- Exercise prompt:
What is the number of lines in the data below that contain "will"? Reply with the number only.

Content starts

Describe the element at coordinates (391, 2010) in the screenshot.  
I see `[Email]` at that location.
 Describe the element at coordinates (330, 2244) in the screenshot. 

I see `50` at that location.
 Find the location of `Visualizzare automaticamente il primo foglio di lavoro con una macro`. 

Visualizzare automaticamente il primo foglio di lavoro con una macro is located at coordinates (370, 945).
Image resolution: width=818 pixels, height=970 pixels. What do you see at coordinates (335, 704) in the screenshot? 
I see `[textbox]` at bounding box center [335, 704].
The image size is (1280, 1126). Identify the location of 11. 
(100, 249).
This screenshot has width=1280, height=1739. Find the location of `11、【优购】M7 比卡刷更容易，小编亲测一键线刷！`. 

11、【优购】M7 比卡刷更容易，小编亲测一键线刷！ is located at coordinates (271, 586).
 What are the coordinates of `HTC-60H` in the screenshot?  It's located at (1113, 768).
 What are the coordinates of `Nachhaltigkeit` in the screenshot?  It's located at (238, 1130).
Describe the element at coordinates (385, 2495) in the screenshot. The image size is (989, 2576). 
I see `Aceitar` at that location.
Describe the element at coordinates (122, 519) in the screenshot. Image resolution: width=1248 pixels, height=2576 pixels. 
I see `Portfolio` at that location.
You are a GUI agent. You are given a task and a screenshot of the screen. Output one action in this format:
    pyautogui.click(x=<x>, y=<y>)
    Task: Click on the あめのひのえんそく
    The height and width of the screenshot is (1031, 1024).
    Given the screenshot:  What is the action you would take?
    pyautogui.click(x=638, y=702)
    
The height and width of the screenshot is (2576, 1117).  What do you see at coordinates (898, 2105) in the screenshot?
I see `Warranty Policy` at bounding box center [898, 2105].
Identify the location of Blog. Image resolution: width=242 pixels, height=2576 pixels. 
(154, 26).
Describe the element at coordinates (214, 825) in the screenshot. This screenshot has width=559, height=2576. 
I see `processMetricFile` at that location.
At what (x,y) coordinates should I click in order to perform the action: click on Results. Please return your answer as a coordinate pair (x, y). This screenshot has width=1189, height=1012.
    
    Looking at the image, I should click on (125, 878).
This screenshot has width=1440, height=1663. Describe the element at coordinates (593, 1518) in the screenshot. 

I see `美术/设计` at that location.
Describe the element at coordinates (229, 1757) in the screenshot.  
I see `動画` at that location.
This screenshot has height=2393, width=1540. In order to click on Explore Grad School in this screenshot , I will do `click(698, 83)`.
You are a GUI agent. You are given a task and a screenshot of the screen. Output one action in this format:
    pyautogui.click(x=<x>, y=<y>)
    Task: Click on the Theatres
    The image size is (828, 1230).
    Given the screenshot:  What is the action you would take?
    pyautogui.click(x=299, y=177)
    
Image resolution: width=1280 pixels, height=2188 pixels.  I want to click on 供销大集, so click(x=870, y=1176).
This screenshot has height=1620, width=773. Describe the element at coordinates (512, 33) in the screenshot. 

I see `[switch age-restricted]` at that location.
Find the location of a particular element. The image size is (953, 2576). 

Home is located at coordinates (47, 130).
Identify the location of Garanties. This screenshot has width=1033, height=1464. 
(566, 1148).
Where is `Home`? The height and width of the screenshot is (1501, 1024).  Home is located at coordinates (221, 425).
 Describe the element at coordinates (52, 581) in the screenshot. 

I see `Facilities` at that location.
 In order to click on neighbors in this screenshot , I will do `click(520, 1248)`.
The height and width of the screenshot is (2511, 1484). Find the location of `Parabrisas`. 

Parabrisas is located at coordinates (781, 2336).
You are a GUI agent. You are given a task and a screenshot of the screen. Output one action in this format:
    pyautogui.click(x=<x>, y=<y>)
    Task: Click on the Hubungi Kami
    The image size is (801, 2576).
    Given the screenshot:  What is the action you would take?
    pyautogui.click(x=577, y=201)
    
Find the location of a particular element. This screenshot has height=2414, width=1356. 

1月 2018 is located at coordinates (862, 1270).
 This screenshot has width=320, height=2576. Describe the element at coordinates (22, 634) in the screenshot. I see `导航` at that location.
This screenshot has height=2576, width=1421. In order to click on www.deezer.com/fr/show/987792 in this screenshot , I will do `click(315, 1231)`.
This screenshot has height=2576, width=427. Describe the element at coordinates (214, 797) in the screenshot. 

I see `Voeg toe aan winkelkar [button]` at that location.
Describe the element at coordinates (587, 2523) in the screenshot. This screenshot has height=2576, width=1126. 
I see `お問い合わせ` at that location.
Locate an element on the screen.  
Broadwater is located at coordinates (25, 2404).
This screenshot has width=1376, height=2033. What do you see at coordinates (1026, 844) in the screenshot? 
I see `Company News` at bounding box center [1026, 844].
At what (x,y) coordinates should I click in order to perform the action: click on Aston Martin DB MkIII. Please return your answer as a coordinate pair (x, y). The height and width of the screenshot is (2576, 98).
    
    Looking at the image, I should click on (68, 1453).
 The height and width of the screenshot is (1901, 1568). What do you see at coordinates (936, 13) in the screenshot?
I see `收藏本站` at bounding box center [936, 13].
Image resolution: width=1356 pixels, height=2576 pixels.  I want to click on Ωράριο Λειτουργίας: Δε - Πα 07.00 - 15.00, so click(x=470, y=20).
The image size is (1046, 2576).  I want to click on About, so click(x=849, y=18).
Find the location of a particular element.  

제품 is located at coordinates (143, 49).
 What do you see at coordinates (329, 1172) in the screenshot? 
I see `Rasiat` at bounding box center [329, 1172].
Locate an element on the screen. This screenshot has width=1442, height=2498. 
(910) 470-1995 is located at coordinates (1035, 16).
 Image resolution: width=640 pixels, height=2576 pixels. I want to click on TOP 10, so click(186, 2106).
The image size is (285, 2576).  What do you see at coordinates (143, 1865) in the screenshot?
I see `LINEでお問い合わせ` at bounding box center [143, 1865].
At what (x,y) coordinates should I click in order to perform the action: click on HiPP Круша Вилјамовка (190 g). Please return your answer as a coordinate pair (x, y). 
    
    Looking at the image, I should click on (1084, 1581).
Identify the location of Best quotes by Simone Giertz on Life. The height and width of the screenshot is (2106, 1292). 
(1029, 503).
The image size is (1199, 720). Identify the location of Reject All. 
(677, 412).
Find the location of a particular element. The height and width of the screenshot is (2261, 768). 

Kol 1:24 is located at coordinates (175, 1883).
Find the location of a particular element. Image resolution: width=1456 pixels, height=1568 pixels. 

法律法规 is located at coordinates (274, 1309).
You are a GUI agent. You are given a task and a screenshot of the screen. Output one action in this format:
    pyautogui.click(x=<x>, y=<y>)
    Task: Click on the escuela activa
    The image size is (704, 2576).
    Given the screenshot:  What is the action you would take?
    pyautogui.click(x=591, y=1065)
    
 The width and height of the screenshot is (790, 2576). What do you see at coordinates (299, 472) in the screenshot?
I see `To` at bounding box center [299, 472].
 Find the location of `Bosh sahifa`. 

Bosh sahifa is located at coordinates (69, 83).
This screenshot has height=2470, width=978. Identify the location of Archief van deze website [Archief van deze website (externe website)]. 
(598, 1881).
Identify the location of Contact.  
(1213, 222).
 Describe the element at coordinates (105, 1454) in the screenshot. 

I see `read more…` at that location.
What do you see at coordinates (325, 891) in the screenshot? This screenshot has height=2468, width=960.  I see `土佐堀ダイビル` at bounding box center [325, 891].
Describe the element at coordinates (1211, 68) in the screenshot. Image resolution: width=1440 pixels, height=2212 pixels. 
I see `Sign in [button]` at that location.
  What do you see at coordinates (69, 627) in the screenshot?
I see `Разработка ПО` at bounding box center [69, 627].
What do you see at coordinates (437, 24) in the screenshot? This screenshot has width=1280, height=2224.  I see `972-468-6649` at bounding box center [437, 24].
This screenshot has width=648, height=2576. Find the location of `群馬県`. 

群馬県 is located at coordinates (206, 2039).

Content ends

- Response:
3